American journalist (born 1923)

Russell William Freeburg (born March 4, 1923) is an American journalist who was a former managing editor and Washington bureau chief for the Chicago Tribune. He is the co-author of a book on the role of oil in World War II.

==Biography==
Of Swedish descent, he is a native of Galesburg, Illinois. He served as a staff sergeant with the 8th armored division in World War II in the Ardennes, Rhineland, and Central Europe campaigns. He was awarded the Bronze Star Medal for advancing alone under enemy fire to persuade a German gun emplacement to surrender. He was graduated from Washington University in St. Louis in 1948. He also attended Knox College in Galesburg, where he met and married Sally Woodford of Chicago. They had three children, Jon, Hollis and Allison.

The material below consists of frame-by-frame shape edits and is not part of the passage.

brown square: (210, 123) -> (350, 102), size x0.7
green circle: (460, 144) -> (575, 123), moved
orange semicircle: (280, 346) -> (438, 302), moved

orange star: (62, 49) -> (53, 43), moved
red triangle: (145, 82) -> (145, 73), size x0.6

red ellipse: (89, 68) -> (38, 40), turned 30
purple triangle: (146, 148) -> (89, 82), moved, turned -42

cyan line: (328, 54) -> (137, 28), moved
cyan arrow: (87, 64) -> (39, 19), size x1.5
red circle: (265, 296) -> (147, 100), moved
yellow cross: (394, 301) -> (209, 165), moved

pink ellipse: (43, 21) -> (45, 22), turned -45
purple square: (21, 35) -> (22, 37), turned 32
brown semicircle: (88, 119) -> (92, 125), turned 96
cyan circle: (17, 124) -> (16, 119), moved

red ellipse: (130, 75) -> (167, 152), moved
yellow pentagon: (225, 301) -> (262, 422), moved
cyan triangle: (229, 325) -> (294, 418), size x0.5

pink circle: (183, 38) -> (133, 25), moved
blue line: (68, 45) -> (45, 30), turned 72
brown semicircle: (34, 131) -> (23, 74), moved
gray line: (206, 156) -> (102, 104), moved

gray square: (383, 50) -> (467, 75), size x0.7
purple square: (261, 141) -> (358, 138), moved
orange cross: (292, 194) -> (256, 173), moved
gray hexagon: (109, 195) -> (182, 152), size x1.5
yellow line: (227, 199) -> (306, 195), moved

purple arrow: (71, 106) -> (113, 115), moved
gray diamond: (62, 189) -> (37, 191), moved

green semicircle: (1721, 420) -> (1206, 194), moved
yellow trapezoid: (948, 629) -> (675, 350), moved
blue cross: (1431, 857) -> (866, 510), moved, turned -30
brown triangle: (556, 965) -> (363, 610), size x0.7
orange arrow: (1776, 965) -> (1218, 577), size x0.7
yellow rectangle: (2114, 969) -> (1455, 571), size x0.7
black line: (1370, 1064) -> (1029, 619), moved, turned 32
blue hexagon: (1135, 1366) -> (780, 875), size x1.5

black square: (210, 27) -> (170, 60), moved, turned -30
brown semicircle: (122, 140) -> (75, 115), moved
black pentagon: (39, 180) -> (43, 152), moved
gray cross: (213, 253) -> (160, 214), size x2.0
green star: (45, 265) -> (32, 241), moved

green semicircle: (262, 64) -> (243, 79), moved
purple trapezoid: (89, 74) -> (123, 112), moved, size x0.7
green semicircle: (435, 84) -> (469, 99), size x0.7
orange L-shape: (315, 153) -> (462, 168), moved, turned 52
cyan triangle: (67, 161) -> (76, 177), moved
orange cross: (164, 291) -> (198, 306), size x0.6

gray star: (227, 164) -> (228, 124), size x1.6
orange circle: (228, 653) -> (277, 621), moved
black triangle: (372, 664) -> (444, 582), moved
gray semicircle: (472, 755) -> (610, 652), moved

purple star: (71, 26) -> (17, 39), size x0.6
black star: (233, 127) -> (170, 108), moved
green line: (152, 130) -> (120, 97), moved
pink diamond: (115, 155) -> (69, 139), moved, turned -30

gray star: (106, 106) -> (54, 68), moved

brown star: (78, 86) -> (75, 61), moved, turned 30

He turned 100 on March 4, 2023.

==Journalism career==
Freeburg began his journalism career in 1948 at the City News Bureau of Chicago as a police and criminal courts reporter. He joined the Chicago Tribune in 1950 and in the next seven years covered news ranging from gangland slayings to the grain pits of the Chicago Board of Trade. After covering Chicago’s western suburbs for two years, he was assigned to the financial news section in 1952 and transferred to the city room in 1957. A year later, he was moved to Washington, where through the next decade he covered the economics beat, the Justice Department, the White House and presidential political campaigns. He was named executive director of the Tribune’s Washington bureau in 1966 and two years later he became the bureau chief. He became the paper’s managing editor in 1971, resigning a year later to return to Washington. Mr. Freeburg also has been a Meet the Press panelist. In 1974/1975, Mr. Freeburg was White House coordinator to President Gerald Ford’s Citizens’ Action Committee to Fight Inflation.

==Author==
- Inside The Front Page published in 2019 by Ampersand, Inc. A memoir about Freeburg's life in the newspaper business in Chicago and Washington, DC in the aftermath of WWII and into the political turmoil of the mid-20th century.
- Oil & War with co-author Robert Goralski of NBC News, was published in 1987 by William Morrow and Company. The book told about the deadly struggle for oil in the years before and during World War II and how control of it eventually meant victory or defeat. It was part of a public television series in 1993 on oil.
- There Ought to Be a Place - A history of the Congregational Summer Assembly, published in 2001, on the occasion of the organization's centennial anniversary.